Para que – so that A fin de que – in order that / so that A menos que – unless Antes de que – before Con tal de que – provided that En caso de que – in case Sin que - without
A menos que and con tal de que are followed by the present subjunctive if the action of the dependent clause occurs at the same time as the action in the main clause. He’ll study math provided that you return his book to him. Estudiará las matematicas con tal de que devuelves su libro. They are followed by the present perfect subjunctive if the dependent action occurs before the action of the main clause. He’ll study math provided that you have returned his book to him. Estudiará las matematicas con tal de que hayas devuelto su libro.
Como – how Aunque – although / even though Según – according to Donde – where Mientras – while De manera que – so that De modo que – so that If you have subjunctive, the English translation will be “ever”. However, wherever
Después de que – after Cuando – when (whenever) Hasta que – until Tan pronto como – as soon as En cuanto – as soon as Luego que – as soon as Así que – as soon as
1. If the main clause verb is in the future tense. Future formation: Infinitive plus é, ás, á, emos, án Can also be ir + a 2. If the verb is in present tense but represents an impending action. Querer, pensar, etc 3. All commands
Ella me dirá la verdad cuando regrese. She will tell me the truth whenever she returns. Since we don’t know if she will return, subjunctive is used. Quiero irme tan pronto como él llegue. I want to leave as soon as he arrives. If he never arrives, you may not want to leave. Explíqueles la situación después de que entren. Explain the situation to them after they enter. If they never enter, you can’t explain it to them.
This one is easy. You can only have Past subjunctive after the word “si” if a conditional tense verb is present. Otherwise you must use regular tenses.

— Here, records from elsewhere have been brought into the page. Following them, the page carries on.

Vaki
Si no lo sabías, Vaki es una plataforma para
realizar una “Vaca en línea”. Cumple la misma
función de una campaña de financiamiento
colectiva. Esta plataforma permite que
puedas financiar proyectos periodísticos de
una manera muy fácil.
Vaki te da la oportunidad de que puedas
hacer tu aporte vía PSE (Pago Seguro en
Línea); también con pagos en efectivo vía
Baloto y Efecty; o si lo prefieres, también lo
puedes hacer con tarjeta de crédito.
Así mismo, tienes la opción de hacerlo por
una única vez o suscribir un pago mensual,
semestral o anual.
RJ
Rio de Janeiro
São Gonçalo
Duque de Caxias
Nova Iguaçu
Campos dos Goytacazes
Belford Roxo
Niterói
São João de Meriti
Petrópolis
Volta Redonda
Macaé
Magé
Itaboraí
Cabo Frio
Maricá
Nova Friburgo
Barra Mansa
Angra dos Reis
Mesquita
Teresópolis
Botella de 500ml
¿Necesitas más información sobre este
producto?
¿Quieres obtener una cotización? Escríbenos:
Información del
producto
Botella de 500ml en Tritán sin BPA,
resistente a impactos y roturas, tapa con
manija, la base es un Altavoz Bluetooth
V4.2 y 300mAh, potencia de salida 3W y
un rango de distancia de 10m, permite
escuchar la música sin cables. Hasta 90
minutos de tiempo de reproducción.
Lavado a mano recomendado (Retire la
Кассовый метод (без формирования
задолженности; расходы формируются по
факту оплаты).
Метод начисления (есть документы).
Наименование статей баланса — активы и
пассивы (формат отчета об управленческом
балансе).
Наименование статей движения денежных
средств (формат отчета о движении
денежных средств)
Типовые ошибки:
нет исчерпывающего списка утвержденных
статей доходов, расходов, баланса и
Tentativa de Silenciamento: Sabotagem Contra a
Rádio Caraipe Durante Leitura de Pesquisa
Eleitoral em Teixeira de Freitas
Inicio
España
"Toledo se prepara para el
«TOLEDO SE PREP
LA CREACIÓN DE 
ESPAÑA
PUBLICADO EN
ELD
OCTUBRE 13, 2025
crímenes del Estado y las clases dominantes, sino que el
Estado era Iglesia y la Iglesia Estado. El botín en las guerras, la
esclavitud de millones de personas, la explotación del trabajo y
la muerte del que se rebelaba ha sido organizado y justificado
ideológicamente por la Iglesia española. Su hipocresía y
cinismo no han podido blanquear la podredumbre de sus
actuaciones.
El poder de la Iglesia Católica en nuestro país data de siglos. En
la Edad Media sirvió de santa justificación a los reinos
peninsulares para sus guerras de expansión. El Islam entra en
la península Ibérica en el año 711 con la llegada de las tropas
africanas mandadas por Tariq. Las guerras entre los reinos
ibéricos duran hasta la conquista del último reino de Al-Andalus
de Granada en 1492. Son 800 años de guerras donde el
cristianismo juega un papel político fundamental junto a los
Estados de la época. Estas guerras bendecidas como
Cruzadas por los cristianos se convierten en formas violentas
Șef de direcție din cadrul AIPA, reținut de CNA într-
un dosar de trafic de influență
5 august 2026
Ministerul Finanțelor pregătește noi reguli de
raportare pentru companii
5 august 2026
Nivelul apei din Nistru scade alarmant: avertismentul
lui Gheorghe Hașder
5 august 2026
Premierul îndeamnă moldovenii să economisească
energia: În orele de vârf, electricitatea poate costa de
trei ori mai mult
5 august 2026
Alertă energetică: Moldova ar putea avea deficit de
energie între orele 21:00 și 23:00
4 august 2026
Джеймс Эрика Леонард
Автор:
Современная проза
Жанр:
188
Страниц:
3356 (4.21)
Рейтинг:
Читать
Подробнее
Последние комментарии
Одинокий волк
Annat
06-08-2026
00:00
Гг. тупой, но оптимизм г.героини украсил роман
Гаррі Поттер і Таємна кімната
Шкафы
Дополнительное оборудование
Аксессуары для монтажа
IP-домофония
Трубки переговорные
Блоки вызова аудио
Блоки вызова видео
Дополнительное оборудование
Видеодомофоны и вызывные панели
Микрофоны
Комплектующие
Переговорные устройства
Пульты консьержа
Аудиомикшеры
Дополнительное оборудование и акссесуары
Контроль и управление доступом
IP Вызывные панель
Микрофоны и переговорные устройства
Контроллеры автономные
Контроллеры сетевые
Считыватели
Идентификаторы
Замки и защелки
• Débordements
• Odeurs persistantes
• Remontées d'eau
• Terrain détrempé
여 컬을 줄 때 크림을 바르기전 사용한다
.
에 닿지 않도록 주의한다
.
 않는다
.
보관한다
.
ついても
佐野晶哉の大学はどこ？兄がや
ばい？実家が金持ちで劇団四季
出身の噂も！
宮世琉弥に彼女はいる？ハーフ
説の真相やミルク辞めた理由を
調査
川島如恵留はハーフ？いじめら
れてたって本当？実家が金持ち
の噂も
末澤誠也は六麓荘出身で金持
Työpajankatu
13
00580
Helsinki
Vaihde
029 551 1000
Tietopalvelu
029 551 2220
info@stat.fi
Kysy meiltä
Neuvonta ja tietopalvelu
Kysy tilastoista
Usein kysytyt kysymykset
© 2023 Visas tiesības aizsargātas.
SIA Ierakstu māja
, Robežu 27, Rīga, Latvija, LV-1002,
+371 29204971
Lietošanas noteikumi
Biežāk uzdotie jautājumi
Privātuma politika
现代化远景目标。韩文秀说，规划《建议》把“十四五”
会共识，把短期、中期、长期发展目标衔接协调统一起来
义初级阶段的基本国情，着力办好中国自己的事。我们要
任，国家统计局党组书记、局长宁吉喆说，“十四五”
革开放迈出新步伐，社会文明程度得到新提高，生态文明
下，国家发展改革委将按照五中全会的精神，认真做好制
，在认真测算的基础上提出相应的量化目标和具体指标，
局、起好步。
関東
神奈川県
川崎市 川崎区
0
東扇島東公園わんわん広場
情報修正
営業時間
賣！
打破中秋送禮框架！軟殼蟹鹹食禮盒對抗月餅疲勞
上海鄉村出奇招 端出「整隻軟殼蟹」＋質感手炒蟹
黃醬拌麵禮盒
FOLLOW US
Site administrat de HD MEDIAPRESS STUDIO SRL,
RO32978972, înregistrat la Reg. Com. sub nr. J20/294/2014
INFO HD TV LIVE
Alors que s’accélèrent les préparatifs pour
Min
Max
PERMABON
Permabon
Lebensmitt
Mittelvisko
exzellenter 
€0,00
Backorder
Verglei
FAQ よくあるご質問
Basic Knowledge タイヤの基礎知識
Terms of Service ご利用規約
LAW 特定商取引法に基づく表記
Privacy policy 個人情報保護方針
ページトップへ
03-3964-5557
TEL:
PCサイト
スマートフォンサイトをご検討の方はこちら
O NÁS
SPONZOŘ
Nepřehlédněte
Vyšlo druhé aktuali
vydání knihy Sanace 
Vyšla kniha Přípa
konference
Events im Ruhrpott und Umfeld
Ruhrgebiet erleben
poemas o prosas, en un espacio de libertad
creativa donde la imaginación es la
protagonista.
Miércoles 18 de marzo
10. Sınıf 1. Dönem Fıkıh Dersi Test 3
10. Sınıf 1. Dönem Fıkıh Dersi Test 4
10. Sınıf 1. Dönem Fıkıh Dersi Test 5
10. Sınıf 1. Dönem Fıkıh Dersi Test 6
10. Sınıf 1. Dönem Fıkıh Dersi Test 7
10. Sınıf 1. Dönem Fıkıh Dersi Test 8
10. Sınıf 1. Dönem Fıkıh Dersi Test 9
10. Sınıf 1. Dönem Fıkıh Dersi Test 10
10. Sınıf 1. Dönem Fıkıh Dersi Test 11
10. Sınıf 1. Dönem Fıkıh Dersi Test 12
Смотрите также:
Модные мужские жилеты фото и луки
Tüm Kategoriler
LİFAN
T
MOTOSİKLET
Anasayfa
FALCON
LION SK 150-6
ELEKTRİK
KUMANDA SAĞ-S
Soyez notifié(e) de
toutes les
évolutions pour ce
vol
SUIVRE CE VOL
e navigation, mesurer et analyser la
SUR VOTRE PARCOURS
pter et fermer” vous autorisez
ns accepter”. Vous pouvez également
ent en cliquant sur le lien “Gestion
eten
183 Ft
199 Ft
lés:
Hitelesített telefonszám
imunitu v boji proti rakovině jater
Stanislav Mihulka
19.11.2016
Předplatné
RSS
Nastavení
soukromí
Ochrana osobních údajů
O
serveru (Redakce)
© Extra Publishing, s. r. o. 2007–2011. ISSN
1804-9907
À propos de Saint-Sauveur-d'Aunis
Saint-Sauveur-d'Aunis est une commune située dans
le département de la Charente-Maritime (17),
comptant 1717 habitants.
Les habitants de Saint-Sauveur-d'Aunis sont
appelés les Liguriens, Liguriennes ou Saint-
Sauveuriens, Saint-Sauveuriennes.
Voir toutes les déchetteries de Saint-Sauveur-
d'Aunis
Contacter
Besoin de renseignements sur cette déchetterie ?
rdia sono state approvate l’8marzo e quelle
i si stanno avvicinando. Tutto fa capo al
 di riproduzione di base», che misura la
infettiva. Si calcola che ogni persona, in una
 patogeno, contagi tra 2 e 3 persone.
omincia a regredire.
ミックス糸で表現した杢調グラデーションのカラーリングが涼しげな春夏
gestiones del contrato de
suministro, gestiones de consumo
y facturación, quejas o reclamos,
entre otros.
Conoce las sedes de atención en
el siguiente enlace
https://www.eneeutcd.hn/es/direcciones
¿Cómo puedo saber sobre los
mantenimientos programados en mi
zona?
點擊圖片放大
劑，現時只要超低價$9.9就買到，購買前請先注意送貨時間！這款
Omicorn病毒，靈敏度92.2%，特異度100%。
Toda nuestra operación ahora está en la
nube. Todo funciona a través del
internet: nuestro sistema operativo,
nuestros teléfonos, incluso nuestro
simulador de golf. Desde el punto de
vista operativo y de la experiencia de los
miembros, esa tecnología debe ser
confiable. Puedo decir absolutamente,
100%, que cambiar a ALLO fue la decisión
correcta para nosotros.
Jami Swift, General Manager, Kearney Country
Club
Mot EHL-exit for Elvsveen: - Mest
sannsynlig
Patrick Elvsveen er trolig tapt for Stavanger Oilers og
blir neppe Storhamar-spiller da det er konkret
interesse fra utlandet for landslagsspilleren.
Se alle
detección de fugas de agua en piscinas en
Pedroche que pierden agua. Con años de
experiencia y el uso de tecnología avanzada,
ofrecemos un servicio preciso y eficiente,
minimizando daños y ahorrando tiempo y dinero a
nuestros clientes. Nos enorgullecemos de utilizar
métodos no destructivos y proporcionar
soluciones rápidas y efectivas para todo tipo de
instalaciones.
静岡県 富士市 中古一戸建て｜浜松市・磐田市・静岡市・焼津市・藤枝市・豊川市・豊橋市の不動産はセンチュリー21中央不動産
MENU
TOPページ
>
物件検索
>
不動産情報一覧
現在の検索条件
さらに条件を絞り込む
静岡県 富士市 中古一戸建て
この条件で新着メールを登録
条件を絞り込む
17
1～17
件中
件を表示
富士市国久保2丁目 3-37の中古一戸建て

Si yo tuviera mucho dinero, compraría una casa grande. If I had a lot of money, I would buy a big house. Yo te prestaría el DVD si supiera donde estaba. I would lend you the DVD if I knew where it was. Si ella hubiera comprendido el subjuntivo, habría recibido una buena nota. If she had understood the subjunctive, she would have received a good grade.
Si puedo ir, iré. If I can go, I will. Voy a la tienda si tengo tiempo suficiente. I’ll go to the store if I have enough time. Haga la tarea si quieres. Do the homework if you want. You must have a past tense sentence to use an If clause in subjunctive.